1) I published a detailed reexamination and processing of the petrophysical and drilling data from BJP-1. This includes a discussion on the specific errors in the petrophysical model used in the Lupi et al. study and corrigendum.
http://interpretation.geoscienceworld.org/content/3/1/SE33.abstract
Max Rudolph et al. have now also published a study in Geophysical Research Letters that undertakes similar modelling to that done in the Lupi et al. study and corrigendum. In this new paper, the effect of Yogyakarta earthquake is modelled using both the Lupi et al. corrigendum velocity model and my fully reprocessed and corrected velocity model. The results of the modelling indicate that the errors in the Lupi et al. velocity model significantly overestimate the effects of the earthquake. Interestingly, these results do also suggest that structure helps amplify the earthquake effects, but that the biggest influence is the increase in seismic wave amplitude that occurs when waves pass upwards from the fast volcanic/volcaniclastic layer into the Kalibeng clays. The domed shape causes little amplification, in contrast to the conclusions of Lupi et al. Regardless, the models all indicate that the effect of the earthquake is still very small, and much less than the known influence of the drilling kick. This new study can be found here:
http://onlinelibrary.wiley.com/doi/10.1002/2015GL065310/abstract
2) We have an article in Nature Geoscience published:
http://www.nature.com/ngeo/journal/v8/n7/full/ngeo2472.html
http://www.nature.com/ngeo/journal/v8/n7/extref/ngeo2472-s1.pdf
In this study, we use the drilling mud gas measurements from the BJP-1 borehole to directly test the hypothesis that an earthquake triggered liquefaction of the Kalibeng clays at Lusi (which is essential for the earthquake triggering hypothesis). Clay liquefaction is associated with release of gases and fluids. So, we examined the gas measurements coming from the BJP-1 well in the days before and after the Yogyakarta earthquake. Despite the BJP-1 well being open and exposed to almost the entire thickness of the clays, there is no increase in gas release in the 25 hours after the earthquake (the time period between the earthquake and the drilling kick that is alternatively argued to have triggered the disaster). This strongly indicates that the earthquake did not cause any liquefaction of clays at the Lusi location, and is the first actual direct measurements used to test the earthquake triggering hypothesis.
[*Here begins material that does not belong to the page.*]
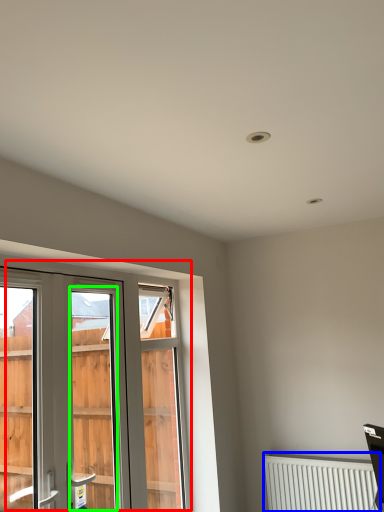 Question: Based on their relative distances, which object is nearer to window (highlighted by a red box)? Choose from radiator (highlighted by a blue box) and screen door (highlighted by a green box).

Choices:
 (A) radiator
 (B) screen door

Answer: (A)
In addition, we examined the source of H2S from Lusi. H2S was observed coming out of the Lusi vent in its first few days of eruption. The earthquake triggering community has argued that this H2S comes from the Kalibeng Clays. In particular, the hypothesis is that the H2S has migrated from great depth into the Kalibeng clays via the Watukosek fault, with these deep hydrothermal fluids ‘priming’ the clays and making them prone to liquefaction. Yet, the gas measurements while drilling BJP-1 reported no H2S in the Kalibeng clays at all. H2S was first observed right at the bottom of the well, a few hours before the Yogyakarta earthquake. H2S was then observed during the drilling kick and then from the Lusi vent. Hence, the drilling gas data indicates that the H2S cannot have been sourced from the Kalibeng clays, and suggests that there is no evidence for deep hydrothermal ‘pre-charging’ of the clays. Rather, the H2S most likely comes from greater depths, near the bottom of the well (which is near or just in Carbonates, in which high H2S levels are commonly observed throughout the basin). This suggests that initial eruptive fluids from Lusi are essentially the same as those during the drilling kick 18 hours earlier, and that these fluids are tapping a deeper source than the Kalibeng clays. The drilling-trigger hypothesis is the only hypothesis that proposes such a deep initial fluid source, and the borehole makes a great pathway for deep fluids in the carbonates to suddenly escape through a 1000m thick sealing volcanic/volcaniclastic layer, pass through the Kalibeng clays and erupt at the surface.
Maybe this does not ‘close the argument’, but it does make the earthquake triggering hypothesis even more unlikely, and pose more questions that this hypothesis seems unable to answer (just like the question as to why the disaster would be triggered by the Yogyakarta quake, when there were many other larger quakes that had no effect). Furthermore, all these new measurements are fully in line with the drilling trigger hypothesis.
Like testing any competing hypotheses, you keep throwing data at them until they either fall down or keep standing. The drilling-trigger hypothesis is still standing strong; but the earthquake-trigger hypothesis has either fallen down, or is looking very shaky!